I have searched for quite a while for the answer to this question and I think a lot of it has to do with my unfamiliarity with how the subprocess module works. This is for a fuzzing program if anyone is interested. Also, I should mention that this is all being done in Linux (I think that is pertinent) I have some code like this:
# open and run a process and log get return code and stderr information
process = subprocess.Popen([app, file_name], stdout=subprocess.PIPE,
stderr=subprocess.PIPE)
return_code = process.wait()
err_msg = process.communicate()[1]
# insert results into an sqlite database log
log_cur.execute('''INSERT INTO log (return_code, error_msg)
VALUES (?,?)''', [unicode(return_code), unicode(error_msg)])
log_db.commit()
99 out of 100 times it works just fine but occasionally i get an error similar to:
UnicodeDecodeError: 'utf8' codec can't decode byte 0xce in position 43: invalid continuation byte
EDIT: Full-trace
Traceback (most recent call last):
File "openscadfuzzer.py", line 72, in <module>
VALUES (?,?)''', [crashed, err_msg.decode('utf-8')])
File "/home/username/workspace/GeneralPythonEnv/openscadfuzzer/lib/python2.7/encodings/utf_8.py", line 16, in decode
return codecs.utf_8_decode(input, errors, True)

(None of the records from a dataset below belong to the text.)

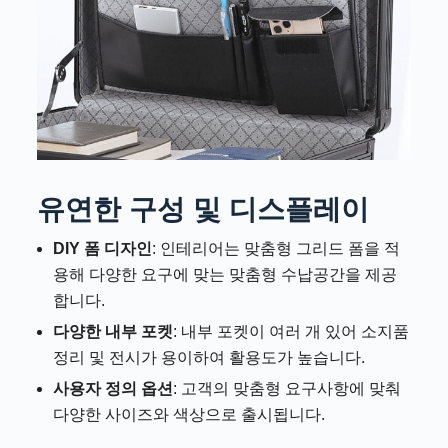
유연한 구성 및 디스플레이
DIY 폼 디자인
: 인테리어는 맞춤형 그리드 폼을 적
용해 다양한 요구에 맞는 맞춤형 수납공간을 제공
합니다.
다양한 내부 포켓
: 내부 포켓이 여러 개 있어 소지품
정리 및 전시가 용이하여 활용도가 높습니다.
사용자 정의 옵션
: 고객의 맞춤형 요구사항에 맞춰
다양한 사이즈와 색상으로 출시됩니다.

UnicodeDecodeError: 'utf8' codec can't decode byte 0xdb in position 881: invalid continuation byte
Is this a problem with subprocess, the application that I am using it to run or my code? Any pointers would be appreciated (especially when it pertains to the correct usage of subprocess stdout and stderr).
My guess is that the problem is this call:
unicode(error_msg)
What is the type of error_msg? I'm fairly sure by default the subprocess APIs will return the raw bytes output by the child program, the call to unicode
tries to convert the bytes into characters (code points), by assuming some encoding (in this case utf8).
My guess is that the bytes aren't valid utf8, but are valid latin1. You can specify what codec to convert between bytes and characters:
error_msg.decode('latin1')
Here's an example that hopefully demonstrates the problem and workaround:
>>> b'h\xcello'.decode('utf8')
Traceback (most recent call last):
File "<stdin>", line 1, in <module>
File "/usr/lib/python3.2/encodings/utf_8.py", line 16, in decode
return codecs.utf_8_decode(input, errors, True)
UnicodeDecodeError: 'utf-8' codec can't decode byte 0xce in position 1: invalid continuation byte
>>> b'h\xcello'.decode('latin1')
'hÎllo'
A better solution might be to make your child process output utf8, but then that depends on what data your database is capable of storing also.